HERMISTON — For the first time in years, the Blue Mountain Community College Hermiston Center has a new Latino club focused on leadership. It’s called “Unidxs.”

“The Spanish language is very gendered,” said Nayali Contreras, one of the club’s advisors. “Unidos, masculine, and unidas, feminine, both translate to ‘united.’ The ‘X’ in unidxs’ is to make it gender inclusive. This is a way for people not to have to choose between masculine and feminine.”

A year ago, campus life at the Hermiston Blue Mountain Community College Center was scant.

“Last year,” said student Zayra Preciado, who is in charge of marketing for the new group, “I didn’t see much student life.”

According to Contreras, who is also coordinator for the Precision Irrigated Agriculture Facility at BMCC Hermiston and an advisor for the group, there aren’t any clubs this year besides Unidxs.

“The center has felt more alive this year,” she said.

The idea for the club started growing last year, according to Contreras. Back then, she served as the school’s Student Success Coach and said there was a want to create more space in the community for the Hermiston Center’s 46% Latino population.

“We wanted to add a Latinx Liaison title to the Student Success Coach position,” she said.

At a recent BMCC board meeting this month, members approved Selene Torres-Madrano’s contract for that dual position. Torres-Madrano also advises Unidxs.

Contreras also dreamed of organizing a special graduation celebration for the school, which would provide a more personal cultural space in addition to the BMCC graduation commencement each year. The first annual iteration of the Latinx Graduation Celebration is set to take place at the end of this school year.

“I was also trying to think of something not just driven by me,” she said. “As staff, I might not be here in a few years.”

Enter, the Unidxs club.

The club is currently comprised of six organizers and five members so far this year. The organizers are all planning on moving on to four-year universities after getting their two-year transfer degrees at BMCC and are interested in everything from journalism to kinesiology.

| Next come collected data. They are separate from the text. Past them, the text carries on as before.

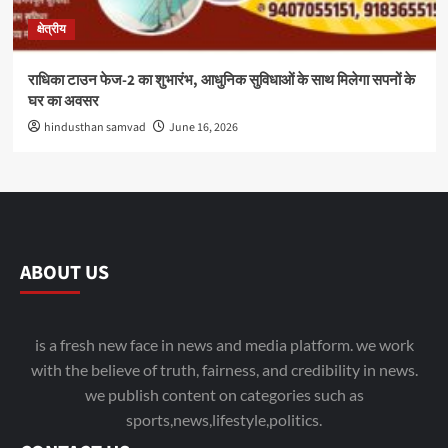
क्षेत्रीय
राधिका टाउन फेज-2 का शुभारंभ, आधुनिक सुविधाओं के साथ मिलेगा सपनों के
घर का अवसर
hindusthan samvad
June 16, 2026
ABOUT US
is a fresh new face in news and media platform. we work
with the believe of truth, fairness, and credibility in news.
we publish content on categories such as
sports,news,lifestyle,politics.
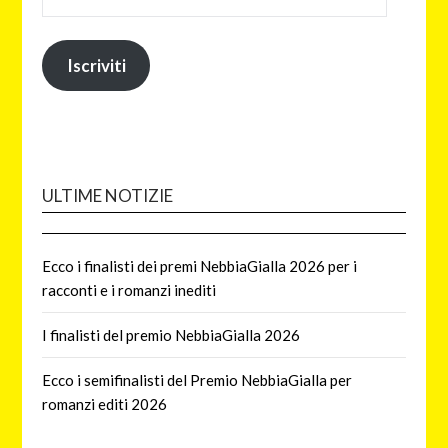
Iscriviti
ULTIME NOTIZIE
Ecco i finalisti dei premi NebbiaGialla 2026 per i
racconti e i romanzi inediti
I finalisti del premio NebbiaGialla 2026
Ecco i semifinalisti del Premio NebbiaGialla per
romanzi editi 2026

“It’s nice to have a space to be around people who go through the same struggles as you,” said the group’s treasurer, Brenda Mendoza.

Elias Esquival, the club’s president, puts it plainly.

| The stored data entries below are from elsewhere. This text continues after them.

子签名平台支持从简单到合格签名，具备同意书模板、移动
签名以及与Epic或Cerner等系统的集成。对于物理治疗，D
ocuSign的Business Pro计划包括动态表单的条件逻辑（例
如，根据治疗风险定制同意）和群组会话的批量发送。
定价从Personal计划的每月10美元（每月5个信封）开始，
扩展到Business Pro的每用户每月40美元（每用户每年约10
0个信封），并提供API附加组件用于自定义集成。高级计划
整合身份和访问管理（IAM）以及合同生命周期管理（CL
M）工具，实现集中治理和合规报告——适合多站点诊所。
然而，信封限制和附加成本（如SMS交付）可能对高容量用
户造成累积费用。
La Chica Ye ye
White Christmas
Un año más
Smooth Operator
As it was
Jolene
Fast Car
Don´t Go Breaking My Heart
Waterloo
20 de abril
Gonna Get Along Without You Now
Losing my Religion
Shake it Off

“I had no friends here before this club,” he said. “I think its growth will continue.”

Their first order of business is organizing fundraisers in hopes of attending the U.S. Hispanic Leadership Institute conference in Chicago, Illinois, this February.

This month, they sold 134 dozen tamales and raised over $1,000 toward that goal.

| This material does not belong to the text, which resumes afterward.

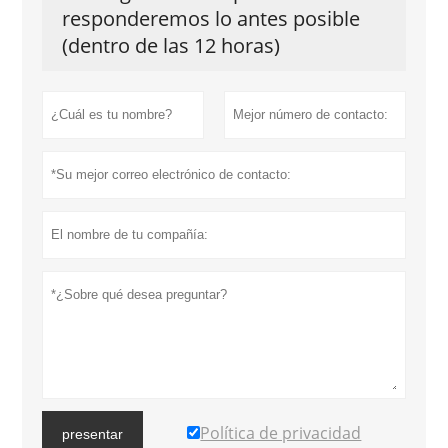
responderemos lo antes posible
(dentro de las 12 horas)
Política de privacidad
presentar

Contreras said that many schools on the west side of the state, including Oregon State University, send swaths of students to the national event each year. The institute’s website describes the event as a good opportunity for young people to network with policy makers and prospective employers.

“I’m not sure if people here don’t know about it,” she said. “But no one on this side of Oregon has made attending the conference a priority.”

Esquival said that now that the initial fundraiser is over, the group is kicking back and planning more team-oriented events as well, like bowling. But they’ve also been honing their networking skills.

Recently, club members met with Hermiston-based Latino organization Raices to learn how they might help out with the organization’s events in the future.

“Part of our mission is to be involved with the community,” Mendoza said.

Contreras hopes that as the club gains momentum, its student members will develop leadership skills that they can take with them to their next college experience.

“I really want this club to be a leadership development experience,” Contreras said.